Prerun, Postrun Commands, and Stages

Josh Cooper

unread,

Jun 8, 2011, 8:50:58 PM6/8/11

to puppe...@googlegroups.com, puppet...@googlegroups.com

Hi all,

I'm looking for background information about how bug #7127[1] should
be fixed: prerun_command don't stop puppet on error

I think there's general agreement that if the prerun command fails,
then the catalog should not be applied, but the report should be sent,
and the report's status should be "failed".

However, what about the post-run command? In particular, if the
catalog is applied successfully, but the postrun command fails, should
the overall run be considered a failure? The documentation[2] says it
should be:

"A command to run after every agent run. If this command returns a
non-zero return code, the entire Puppet run will be considered to have
failed, even though it might have performed work during the normal
run."

But there are several problems with the way the code is currently implemented.

* If the postrun command fails, puppet never sends the report.
* Errors that occur while running the pre and postrun commands are
not captured in the report's log.
* If the catalog is applied successfully, but the postrun command
fails, the report status is not changed to "failed".

Right now it doesn't matter because the report is never sent, but if I
fix that, it could matter.

Thoughts? The only use case I know of is etckeeper, but its postrun
command, etckeeper-commit-post[3], always returns 0 even if the
etckeeper command fails.

Finally, the prerun command is executed after dostorage,
download_plugins, download_fact_plugins. Is there reason for the
prerun command to occur first?

It'd be great to hear about your experience with the pre/post run
commands and what use cases you are trying to solve.
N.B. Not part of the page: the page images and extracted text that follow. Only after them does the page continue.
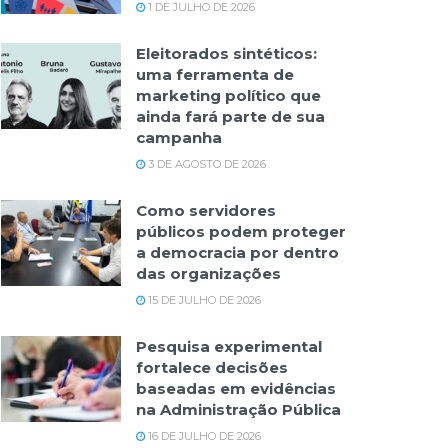
1 DE JULHO DE 2026
Eleitorados sintéticos:
uma ferramenta de
marketing político que
ainda fará parte de sua
campanha
3 DE AGOSTO DE 2026
Como servidores
públicos podem proteger
a democracia por dentro
das organizações
15 DE JULHO DE 2026
Pesquisa experimental
fortalece decisões
baseadas em evidências
na Administração Pública
16 DE JULHO DE 2026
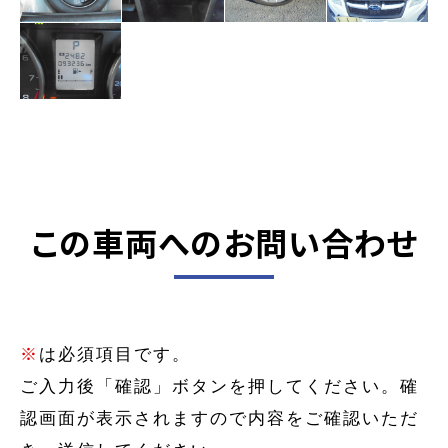
この車両へのお問い合わせ
※
は必須項目です。
ご入力後「確認」ボタンを押してください。確
認画面が表示されますので内容をご確認いただ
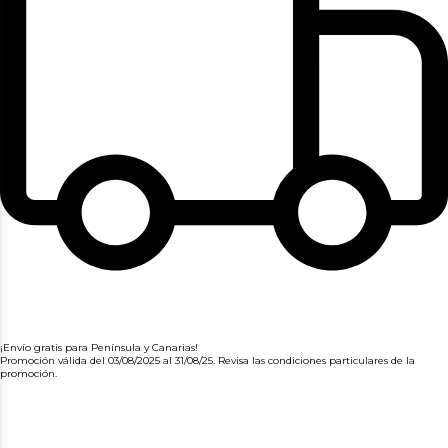
¡Envío gratis para Península y Canarias!
Promoción válida del 03/08/2025 al 31/08/25. Revisa las condiciones particulares de la
promoción.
Also, is there anything that is being solved with pre/post run
commands that can't be solved using stages? For example, if the prerun
command, catalog, and postrun commands are executed as stages, in that
order, with each stage depending on its predecessor(s), it would
ensure that:

* An error in one stage would prevent the following stage(s) from executing.
* The report would contain all errors from stages that were executed.
* The report status, resource statuses, and metrics would be consistent.

Thanks,
Josh

[1] http://projects.puppetlabs.com/issues/7127
[2] http://docs.puppetlabs.com/references/stable/configuration.html#postruncommand
[3] https://code.launchpad.net/~soren/ubuntu/lucid/puppet/etckeeper-integration

Nigel Kersten

unread,

Jun 9, 2011, 9:29:38 AM6/9/11

to puppet...@googlegroups.com, puppe...@googlegroups.com

On Thu, Jun 9, 2011 at 3:15 AM, Dean Wilson <dwi...@unixdaemon.net> wrote:

On Wed, Jun 08, 2011 at 05:50:58PM -0700, Josh Cooper wrote:

> It'd be great to hear about your experience with the pre/post run
> commands and what use cases you are trying to solve.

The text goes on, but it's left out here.